Tip: What do you want to search is the first question to ask yourself. To configure your Data Factory Studio properly, you need to have a good understanding of the data to index from the S3.

Index Files or Events in a Semantic Graph Index Unit

Step

Description

See ...

1

To index tabular files, create a dedicated account with the permissions required by Data Factory Studio on the S3.

To index event orders, prepare a JSON source with serialized event data.

Preparing the Source S3 for Amazon

JSON Source for Event Data

2

Define an external S3 source storage by specifying its connection parameters.

Defining External S3 Buckets

3

Add or import a Semantic Graph Index Unit.

Add a New Index Unit

4

Configure the Data Model in the index unit.

You can also import Data Model classes from an ontology previously defined in Ontology Editor.

Define the Data Model

Import a Class from an Ontology

5

Add a new ingestion pipeline to push data in your Data Model classes.

Add a New Pipeline

6

Configure the pipeline S3 source. You first reference the external S3 source storage defined in step 2.

Configure the Source

7

Optionally, configure data processing.

Configure the Processing

8

Configure the pipeline destination, that is the Data model class where you want to push indexed data.

Configure the Destination

9

Run the pipeline configuration to index data from the S3.

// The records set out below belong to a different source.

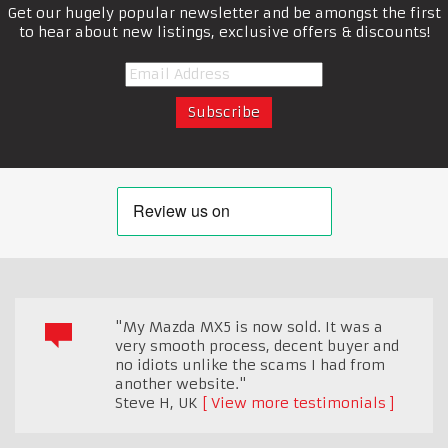
Get our hugely popular newsletter and be amongst the first
to hear about new listings, exclusive offers & discounts!
"My Mazda MX5 is now sold. It was a
very smooth process, decent buyer and
no idiots unlike the scams I had from
another website."
Steve H
,
UK
View more testimonials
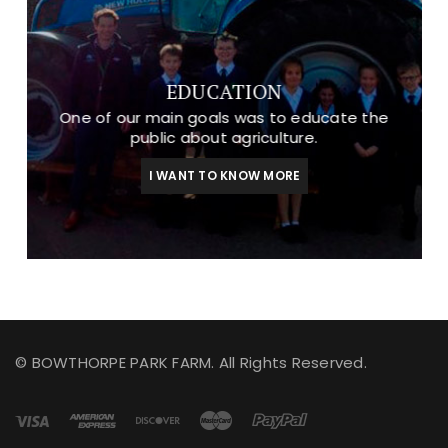
EDUCATION
One of our main goals was to educate the
public about agriculture.
I WANT TO KNOW MORE
© BOWTHORPE PARK FARM. All Rights Reserved.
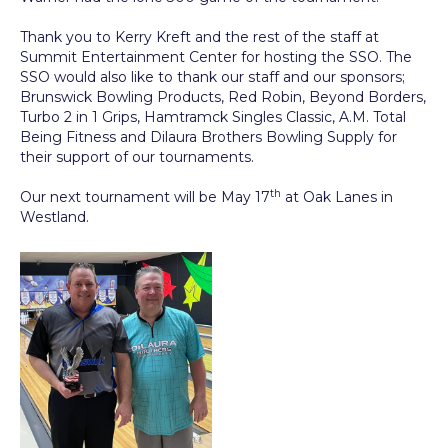
Thank you to Kerry Kreft and the rest of the staff at
Summit Entertainment Center for hosting the SSO. The
SSO would also like to thank our staff and our sponsors;
Brunswick Bowling Products, Red Robin, Beyond Borders,
Turbo 2 in 1 Grips, Hamtramck Singles Classic, A.M. Total
Being Fitness and Dilaura Brothers Bowling Supply for
their support of our tournaments.
th
Our next tournament will be May 17
at Oak Lanes in
Westland.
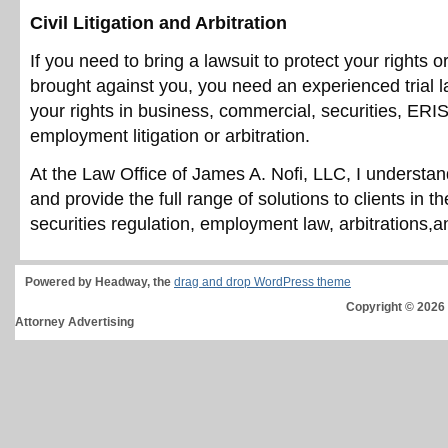
Civil Litigation and Arbitration
If you need to bring a lawsuit to protect your rights 
brought against you, you need an experienced trial l
your rights in business, commercial, securities, ERI
employment litigation or arbitration.
At the Law Office of James A. Nofi, LLC, I understa
and provide the full range of solutions to clients in t
securities regulation, employment law, arbitrations,and 
Powered by Headway, the
drag and drop WordPress theme
Copyright © 2026 
Attorney Advertising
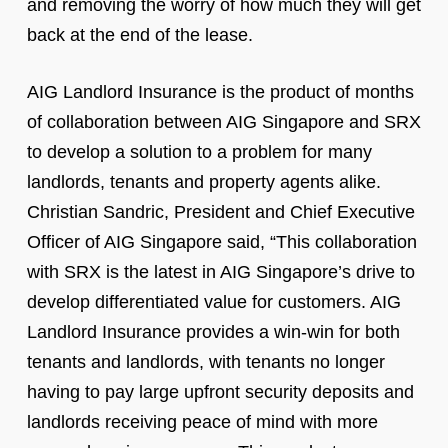
and removing the worry of how much they will get
back at the end of the lease.
AIG Landlord Insurance is the product of months
of collaboration between AIG Singapore and SRX
to develop a solution to a problem for many
landlords, tenants and property agents alike.
Christian Sandric, President and Chief Executive
Officer of AIG Singapore said, “This collaboration
with SRX is the latest in AIG Singapore’s drive to
develop differentiated value for customers. AIG
Landlord Insurance provides a win-win for both
tenants and landlords, with tenants no longer
having to pay large upfront security deposits and
landlords receiving peace of mind with more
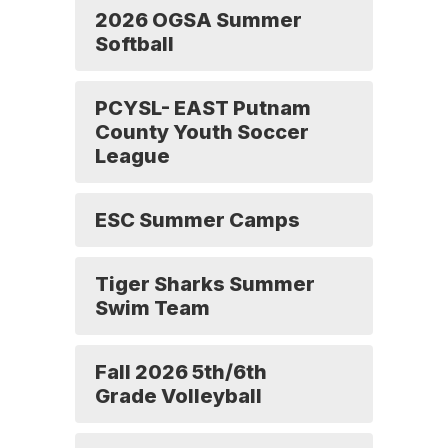
2026 OGSA Summer
Softball
PCYSL- EAST Putnam
County Youth Soccer
League
ESC Summer Camps
Tiger Sharks Summer
Swim Team
Fall 2026 5th/6th
Grade Volleyball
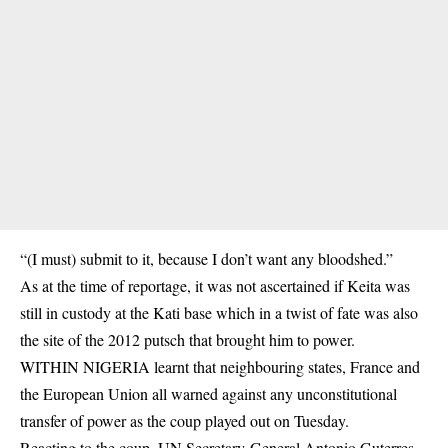
“(I must) submit to it, because I don’t want any bloodshed.”
As at the time of reportage, it was not ascertained if Keita was
still in custody at the Kati base which in a twist of fate was also
the site of the 2012 putsch that brought him to power.
WITHIN NIGERIA learnt that neighbouring states, France and
the European Union all warned against any unconstitutional
transfer of power as the coup played out on Tuesday.
Reacting to the coup, UN Secretary-General Antonio Guterres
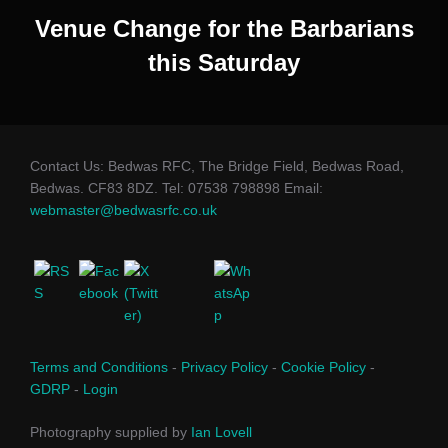
Venue Change for the Barbarians
this Saturday
Contact Us: Bedwas RFC, The Bridge Field, Bedwas Road,
Bedwas. CF83 8DZ. Tel: 07538 798898 Email:
webmaster@bedwasrfc.co.uk
Terms and Conditions
-
Privacy Policy
-
Cookie Policy
-
GDRP
-
Login
Photography supplied by
Ian Lovell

Run the Pipeline Configuration

Copy Binary Objects in a DFS Object Storage

Step

Description

See ...

1

Add or import an Object Storage Bucket.

Add a New Object Storage Bucket

2

Upload binary files manually in the DFS Object Storage bucket, and specify prefixes to classify them.

Alternatively, to schedule the upload automatically, you can choose to create a Copy Object Data pipeline.

Upload Files in the Bucket

Copying Object Data

3

You can then typically store the object file ids uploaded in the DFS Object Storage, in a Semantic Graph Index unit attribute value.

Procedure to show images for the Image, Result List, and Hit Details visualizations in Data Perspective Studio.